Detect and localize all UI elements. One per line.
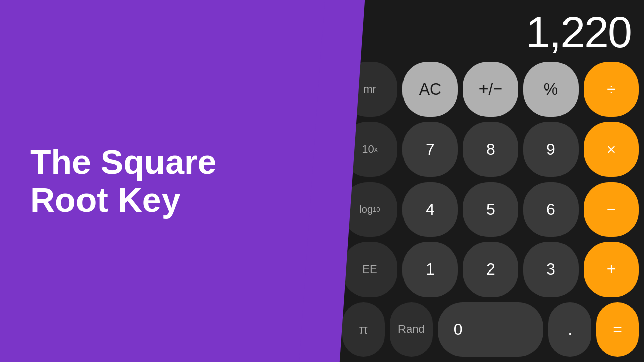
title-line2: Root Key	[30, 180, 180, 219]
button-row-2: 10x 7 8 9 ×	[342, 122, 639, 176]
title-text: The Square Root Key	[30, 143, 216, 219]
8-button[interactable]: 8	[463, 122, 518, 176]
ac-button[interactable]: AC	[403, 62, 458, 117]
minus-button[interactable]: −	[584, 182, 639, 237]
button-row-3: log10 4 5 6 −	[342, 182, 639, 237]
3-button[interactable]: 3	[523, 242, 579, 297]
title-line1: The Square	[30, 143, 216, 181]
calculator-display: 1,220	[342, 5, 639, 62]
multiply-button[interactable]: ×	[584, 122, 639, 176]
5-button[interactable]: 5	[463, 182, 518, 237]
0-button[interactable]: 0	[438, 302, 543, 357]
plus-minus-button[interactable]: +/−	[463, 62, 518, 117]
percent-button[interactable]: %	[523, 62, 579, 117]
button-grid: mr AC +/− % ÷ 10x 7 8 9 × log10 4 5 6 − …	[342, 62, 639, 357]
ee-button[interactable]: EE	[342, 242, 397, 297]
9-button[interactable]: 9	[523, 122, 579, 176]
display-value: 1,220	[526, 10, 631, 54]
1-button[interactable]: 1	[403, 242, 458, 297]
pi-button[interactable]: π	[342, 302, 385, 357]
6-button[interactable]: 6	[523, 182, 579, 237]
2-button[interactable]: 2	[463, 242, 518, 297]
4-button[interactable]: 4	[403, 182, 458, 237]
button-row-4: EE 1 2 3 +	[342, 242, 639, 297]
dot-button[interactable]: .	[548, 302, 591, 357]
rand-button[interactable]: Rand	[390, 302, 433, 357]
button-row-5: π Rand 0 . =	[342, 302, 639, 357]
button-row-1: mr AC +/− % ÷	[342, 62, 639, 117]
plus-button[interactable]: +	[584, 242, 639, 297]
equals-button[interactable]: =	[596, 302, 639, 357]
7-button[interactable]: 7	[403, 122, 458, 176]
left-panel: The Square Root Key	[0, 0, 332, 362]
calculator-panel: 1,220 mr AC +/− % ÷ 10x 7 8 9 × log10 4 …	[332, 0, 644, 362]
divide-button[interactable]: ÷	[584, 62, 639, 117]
* * * * * * *
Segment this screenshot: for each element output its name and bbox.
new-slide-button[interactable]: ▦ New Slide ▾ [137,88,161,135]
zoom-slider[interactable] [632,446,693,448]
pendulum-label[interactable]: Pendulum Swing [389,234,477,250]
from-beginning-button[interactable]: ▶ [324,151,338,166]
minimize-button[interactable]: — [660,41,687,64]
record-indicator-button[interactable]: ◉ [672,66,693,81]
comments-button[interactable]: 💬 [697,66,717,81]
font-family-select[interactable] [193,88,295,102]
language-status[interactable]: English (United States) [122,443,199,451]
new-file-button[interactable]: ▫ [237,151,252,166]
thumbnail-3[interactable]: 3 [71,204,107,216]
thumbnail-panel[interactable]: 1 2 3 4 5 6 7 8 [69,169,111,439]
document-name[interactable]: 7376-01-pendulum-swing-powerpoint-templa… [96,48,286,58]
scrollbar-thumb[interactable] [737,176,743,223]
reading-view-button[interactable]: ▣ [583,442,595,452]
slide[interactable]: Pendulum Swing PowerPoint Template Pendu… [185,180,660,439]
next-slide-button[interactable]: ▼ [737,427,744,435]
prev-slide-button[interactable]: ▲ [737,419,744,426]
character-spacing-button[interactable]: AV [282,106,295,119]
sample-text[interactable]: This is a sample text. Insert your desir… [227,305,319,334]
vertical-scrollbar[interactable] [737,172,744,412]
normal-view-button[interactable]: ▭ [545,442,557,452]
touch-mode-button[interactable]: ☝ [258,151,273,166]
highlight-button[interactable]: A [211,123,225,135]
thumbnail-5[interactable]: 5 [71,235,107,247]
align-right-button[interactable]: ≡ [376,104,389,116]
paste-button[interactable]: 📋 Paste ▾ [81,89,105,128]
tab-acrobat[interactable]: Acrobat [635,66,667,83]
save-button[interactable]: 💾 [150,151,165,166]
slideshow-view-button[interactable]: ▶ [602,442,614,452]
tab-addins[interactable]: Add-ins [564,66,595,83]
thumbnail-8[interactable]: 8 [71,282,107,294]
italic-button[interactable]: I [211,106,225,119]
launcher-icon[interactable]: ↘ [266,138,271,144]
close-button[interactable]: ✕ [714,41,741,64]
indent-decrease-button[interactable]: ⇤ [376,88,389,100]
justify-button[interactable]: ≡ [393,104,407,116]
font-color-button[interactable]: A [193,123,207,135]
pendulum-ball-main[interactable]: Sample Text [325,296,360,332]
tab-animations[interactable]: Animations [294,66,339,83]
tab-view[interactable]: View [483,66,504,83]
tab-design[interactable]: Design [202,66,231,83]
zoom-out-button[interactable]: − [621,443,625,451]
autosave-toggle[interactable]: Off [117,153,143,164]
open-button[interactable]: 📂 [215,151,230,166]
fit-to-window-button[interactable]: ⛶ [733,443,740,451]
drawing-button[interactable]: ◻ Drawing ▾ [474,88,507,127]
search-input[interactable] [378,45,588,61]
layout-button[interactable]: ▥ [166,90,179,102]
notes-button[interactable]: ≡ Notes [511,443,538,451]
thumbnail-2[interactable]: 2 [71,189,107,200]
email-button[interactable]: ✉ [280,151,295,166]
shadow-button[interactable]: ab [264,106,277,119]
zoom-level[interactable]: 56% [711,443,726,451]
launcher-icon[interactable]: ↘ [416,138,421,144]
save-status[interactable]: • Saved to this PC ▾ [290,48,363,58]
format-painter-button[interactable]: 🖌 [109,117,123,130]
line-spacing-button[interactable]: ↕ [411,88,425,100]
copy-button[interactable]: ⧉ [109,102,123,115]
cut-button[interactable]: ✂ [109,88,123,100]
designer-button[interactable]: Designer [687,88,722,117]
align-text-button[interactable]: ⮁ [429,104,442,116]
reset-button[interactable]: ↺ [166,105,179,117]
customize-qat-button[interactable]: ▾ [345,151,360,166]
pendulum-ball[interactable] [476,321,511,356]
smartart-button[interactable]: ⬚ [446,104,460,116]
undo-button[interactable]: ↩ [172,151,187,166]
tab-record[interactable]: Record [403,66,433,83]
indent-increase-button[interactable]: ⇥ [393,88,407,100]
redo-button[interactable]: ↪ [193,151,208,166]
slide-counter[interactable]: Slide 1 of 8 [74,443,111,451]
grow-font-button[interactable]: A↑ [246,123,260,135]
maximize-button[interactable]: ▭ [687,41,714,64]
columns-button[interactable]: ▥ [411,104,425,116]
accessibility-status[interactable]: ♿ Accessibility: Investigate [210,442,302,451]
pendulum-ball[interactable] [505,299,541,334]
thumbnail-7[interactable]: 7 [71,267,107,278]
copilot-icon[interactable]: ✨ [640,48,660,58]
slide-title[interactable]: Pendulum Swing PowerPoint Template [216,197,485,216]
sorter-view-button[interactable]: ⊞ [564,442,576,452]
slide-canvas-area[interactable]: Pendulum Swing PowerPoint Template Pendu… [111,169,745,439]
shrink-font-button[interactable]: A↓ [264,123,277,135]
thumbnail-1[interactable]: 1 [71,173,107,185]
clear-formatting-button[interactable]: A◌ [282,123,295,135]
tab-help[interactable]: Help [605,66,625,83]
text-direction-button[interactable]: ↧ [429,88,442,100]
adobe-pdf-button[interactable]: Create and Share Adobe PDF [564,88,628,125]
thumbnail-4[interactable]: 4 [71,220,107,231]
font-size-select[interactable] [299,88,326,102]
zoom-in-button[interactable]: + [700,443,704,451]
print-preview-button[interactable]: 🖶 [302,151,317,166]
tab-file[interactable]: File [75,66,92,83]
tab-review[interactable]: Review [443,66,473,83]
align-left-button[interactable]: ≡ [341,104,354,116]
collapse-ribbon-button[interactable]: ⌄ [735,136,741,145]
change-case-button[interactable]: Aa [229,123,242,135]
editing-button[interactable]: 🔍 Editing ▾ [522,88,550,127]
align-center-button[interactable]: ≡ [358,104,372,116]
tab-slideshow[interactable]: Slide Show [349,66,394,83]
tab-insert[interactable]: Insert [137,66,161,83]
* * * * * * *
Scan the entries above for the string "thumbnail", and copy every line where it turns up.

thumbnail-3[interactable]: 3 [71,204,107,216]
thumbnail-panel[interactable]: 1 2 3 4 5 6 7 8 [69,169,111,439]
thumbnail-5[interactable]: 5 [71,235,107,247]
thumbnail-8[interactable]: 8 [71,282,107,294]
thumbnail-2[interactable]: 2 [71,189,107,200]
thumbnail-7[interactable]: 7 [71,267,107,278]
thumbnail-1[interactable]: 1 [71,173,107,185]
thumbnail-4[interactable]: 4 [71,220,107,231]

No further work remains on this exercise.